Koalisyonlardan kaçınmayı savunan AK Parti’nin kendisini zorunlu koalisyonlara mahkûm etmesi ilk bakışta garip bir durum. Parlamenter sistemde AK Parti’nin yenilmesi daha uzun yıllar mümkün değildi ve seçim barajı makul orana inse bile, meclis çoğunluğu iktidara ait olabilirdi. Ancak demokratik niteliği zayıf bir cumhurbaşkanlığı modeli ile birlikte koalisyonlar kaçınılmaz hale geldi. Öyle ki bürokrasideki zayıflığını da dikkate alırsak, bundan böyle hiçbir AK Parti iktidarı gerçek anlamda ‘kendisi’ olamayacak...
***
Partinin bu noktaya kendi isteği ile gelmesi açıklanmaya muhtaç. Ancak cevabı herkes biliyor… Erdoğan kendi isteklerini olabildiğince hızlı şekilde hayata yansıtan bir iktidar düzenlemesi istedi ve partinin aklı bunu engellemeye yetmedi. Başkanlık sistemi Türkiye için daha iyi olabilirdi, ama denge ve denetleme unsurlarına riayet ettiği takdirde… O zaman da Erdoğan’ın kendi yetkisini birçok farklı kurul ve kurumla paylaşması gerekiyordu. Buna karşılık sistemi demokratik olmaktan uzaklaştırdığınızda, yani denge ve denetimin asgariye inmesini istediğinizde, en azından meclis çoğunluğunu garanti etmeniz gerekiyor. Bu da seçim öncesinde, henüz iktidar olmadan birileriyle koalisyon yapmanız anlamına geliyor…
Bu koalisyonun kimlerle olacağı açık… Son referandum sonuçları, 4 puanlık HDP’li Kürt oyunu dışarıda bıraktığımızda AK Parti artı MHP oyunun 47.5 civarında olduğunu söylüyor. Bu sonuç hem cumhurbaşkanlığı hem parlamento seçimleri açısından AK Parti’nin MHP desteğine muhtaç olduğuna işaret etmekte. Öte yandan İyi Parti’nin kurulması ile birlikte, MHP’nin referandumda kaybettiği oyların kurumsal anlamda konsolide olma ihtimali yüksek. Diğer deyişle MHP artık yüzde 5’lik bir parti…

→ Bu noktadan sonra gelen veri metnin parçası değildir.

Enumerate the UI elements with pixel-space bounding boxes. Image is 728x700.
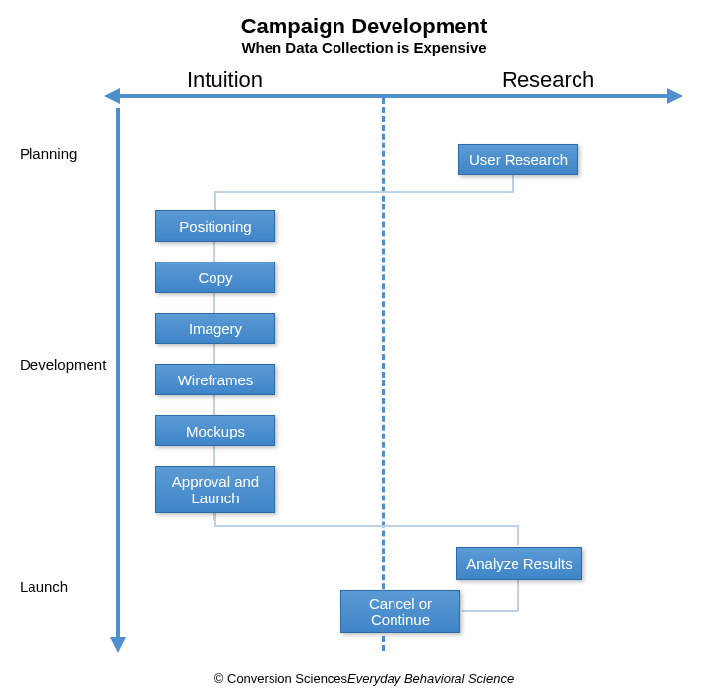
node-cancel-continue: Cancel or Continue	[340, 590, 460, 633]
footer: © Conversion SciencesEveryday Behavioral…	[0, 671, 728, 686]
diagram-canvas: Campaign Development When Data Collectio…	[0, 0, 728, 700]
diagram-subtitle: When Data Collection is Expensive	[0, 39, 728, 56]
connector	[462, 610, 519, 612]
node-imagery: Imagery	[155, 313, 275, 344]
timeline-axis	[116, 108, 120, 639]
node-user-research: User Research	[458, 144, 578, 175]
footer-tagline: Everyday Behavioral Science	[347, 671, 514, 686]
axis-arrow-left-icon	[104, 88, 120, 104]
node-copy: Copy	[155, 262, 275, 293]
connector	[214, 525, 519, 527]
axis-label-intuition: Intuition	[187, 67, 263, 92]
axis-arrow-right-icon	[667, 88, 683, 104]
diagram-title: Campaign Development	[0, 14, 728, 39]
node-positioning: Positioning	[155, 210, 275, 242]
intuition-research-axis	[118, 94, 669, 98]
connector	[517, 525, 519, 545]
node-analyze-results: Analyze Results	[456, 547, 582, 580]
phase-label-planning: Planning	[0, 146, 113, 162]
connector	[214, 191, 514, 193]
connector	[517, 580, 519, 612]
node-wireframes: Wireframes	[155, 364, 275, 395]
phase-label-launch: Launch	[0, 578, 113, 595]
intuition-research-divider	[382, 98, 385, 651]
timeline-arrow-down-icon	[110, 637, 126, 653]
phase-label-development: Development	[0, 356, 113, 373]
node-mockups: Mockups	[155, 415, 275, 446]
connector	[214, 191, 216, 210]
node-approval-launch: Approval and Launch	[155, 466, 275, 513]
axis-label-research: Research	[502, 67, 594, 92]
footer-copyright: © Conversion Sciences	[214, 671, 347, 686]
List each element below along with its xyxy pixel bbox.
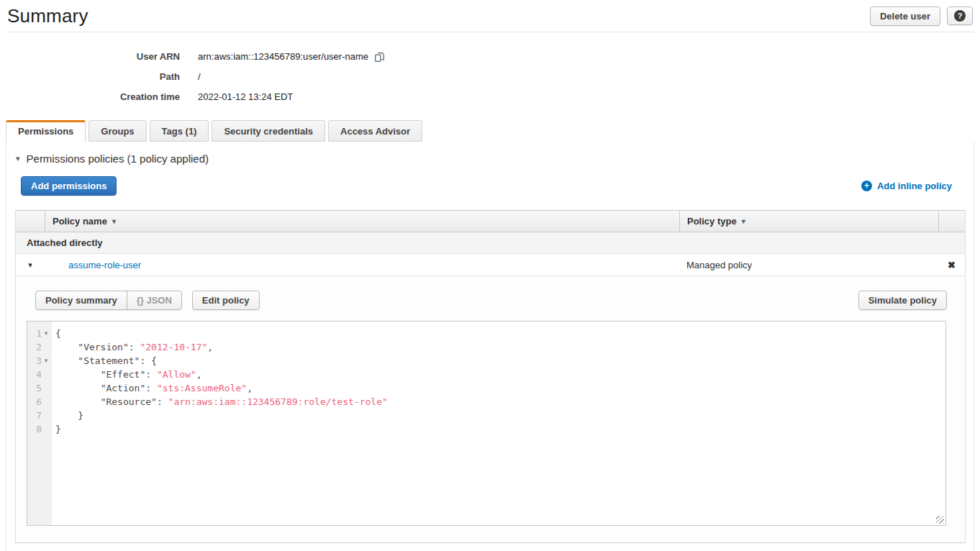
fold-caret-icon <box>42 368 50 381</box>
path-value: / <box>198 67 201 87</box>
page-title: Summary <box>7 5 89 27</box>
policy-actions-row: Add permissions + Add inline policy <box>6 165 974 196</box>
resize-handle[interactable] <box>936 516 944 524</box>
tab-groups[interactable]: Groups <box>89 120 146 142</box>
detail-label: User ARN <box>0 47 180 67</box>
fold-caret-icon <box>42 381 50 395</box>
tab-tags[interactable]: Tags (1) <box>150 120 209 142</box>
expander-column-header <box>16 211 45 232</box>
json-policy-editor[interactable]: 1▾23▾45678 { "Version": "2012-10-17", "S… <box>27 321 946 526</box>
detail-row-user-arn: User ARN arn:aws:iam::123456789:user/use… <box>0 47 980 67</box>
attached-directly-group-row: Attached directly <box>16 232 965 254</box>
detail-value: arn:aws:iam::123456789:user/user-name <box>198 47 385 67</box>
fold-caret-icon[interactable]: ▾ <box>42 354 50 368</box>
policy-name-column-header[interactable]: Policy name ▾ <box>45 211 679 232</box>
user-arn-value: arn:aws:iam::123456789:user/user-name <box>198 47 368 67</box>
help-button[interactable]: ? <box>947 6 973 25</box>
add-permissions-button[interactable]: Add permissions <box>21 176 117 196</box>
policy-name-cell: assume-role-user <box>45 254 679 276</box>
code-line: "Version": "2012-10-17", <box>55 340 945 354</box>
add-inline-policy-label: Add inline policy <box>877 181 952 191</box>
policy-type-column-header[interactable]: Policy type ▾ <box>679 211 938 232</box>
code-line: { <box>55 327 945 340</box>
page-header: Summary Delete user ? <box>0 0 980 32</box>
policy-summary-button[interactable]: Policy summary <box>35 291 127 310</box>
permissions-policies-section-header[interactable]: ▾ Permissions policies (1 policy applied… <box>6 142 974 165</box>
policy-table-header: Policy name ▾ Policy type ▾ <box>16 210 965 232</box>
policy-detail-panel: Policy summary {} JSON Edit policy Simul… <box>16 276 965 543</box>
edit-policy-button[interactable]: Edit policy <box>192 291 260 310</box>
detail-label: Creation time <box>0 87 180 107</box>
detail-row-path: Path / <box>0 67 980 87</box>
add-inline-policy-link[interactable]: + Add inline policy <box>861 181 952 191</box>
row-expander-caret-icon[interactable]: ▾ <box>16 254 45 276</box>
policy-name-link[interactable]: assume-role-user <box>45 260 141 270</box>
code-line: } <box>55 409 945 422</box>
user-details: User ARN arn:aws:iam::123456789:user/use… <box>0 32 980 120</box>
tab-permissions[interactable]: Permissions <box>6 120 86 142</box>
simulate-policy-button[interactable]: Simulate policy <box>858 291 947 310</box>
policy-name-header-label: Policy name <box>53 216 107 227</box>
policy-type-cell: Managed policy <box>679 254 938 276</box>
table-row: ▾ assume-role-user Managed policy ✖ <box>16 254 965 276</box>
code-line: "Action": "sts:AssumeRole", <box>55 381 945 395</box>
tab-bar: Permissions Groups Tags (1) Security cre… <box>0 120 980 142</box>
editor-code[interactable]: { "Version": "2012-10-17", "Statement": … <box>52 322 945 525</box>
plus-circle-icon: + <box>861 181 872 191</box>
policy-table: Policy name ▾ Policy type ▾ Attached dir… <box>15 210 966 543</box>
copy-icon[interactable] <box>374 52 385 63</box>
policy-type-header-label: Policy type <box>687 216 737 227</box>
json-view-button[interactable]: {} JSON <box>127 291 182 310</box>
fold-caret-icon <box>42 395 50 409</box>
fold-caret-icon <box>42 340 50 354</box>
code-line: } <box>55 422 945 436</box>
help-icon: ? <box>954 10 966 22</box>
tab-access-advisor[interactable]: Access Advisor <box>328 120 422 142</box>
code-line: "Effect": "Allow", <box>55 368 945 381</box>
code-line: "Resource": "arn:aws:iam::123456789:role… <box>55 395 945 409</box>
detail-row-creation-time: Creation time 2022-01-12 13:24 EDT <box>0 87 980 107</box>
detail-label: Path <box>0 67 180 87</box>
actions-column-header <box>938 211 965 232</box>
policy-view-toolbar: Policy summary {} JSON Edit policy Simul… <box>16 276 965 310</box>
code-line: "Statement": { <box>55 354 945 368</box>
tab-security-credentials[interactable]: Security credentials <box>212 120 325 142</box>
creation-time-value: 2022-01-12 13:24 EDT <box>198 87 293 107</box>
fold-caret-icon[interactable]: ▾ <box>42 327 50 340</box>
sort-icon[interactable]: ▾ <box>742 217 745 225</box>
delete-user-button[interactable]: Delete user <box>870 6 940 26</box>
fold-caret-icon <box>42 422 50 436</box>
sort-icon[interactable]: ▾ <box>112 217 116 225</box>
editor-gutter: 1▾23▾45678 <box>27 322 52 525</box>
collapse-caret-icon[interactable]: ▾ <box>16 154 20 163</box>
header-actions: Delete user ? <box>870 6 973 26</box>
view-toggle-group: Policy summary {} JSON <box>35 291 182 310</box>
section-title: Permissions policies (1 policy applied) <box>27 152 209 165</box>
permissions-tab-content: ▾ Permissions policies (1 policy applied… <box>6 142 974 551</box>
remove-policy-icon[interactable]: ✖ <box>938 254 965 276</box>
fold-caret-icon <box>42 409 50 422</box>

Böylece AK Parti ile MHP arasındaki koalisyonun önüne bir tercih çıkıyor: Ya baraj aşağı çekilerek MHP’nin meclise girmesi sağlanacak, ya da MHP kadrolarına AK Parti içinde yer açılarak birlikte seçime girilecek. Birinci şık meclisteki sandalye oranlarının parti oylarına yaklaşmasına neden olacağı için, söz konusu iki partinin çoğunluğu garantilemesini sağlayamayabilir. Dolayısıyla ikinci şık daha ‘sağlam’ gözüküyor…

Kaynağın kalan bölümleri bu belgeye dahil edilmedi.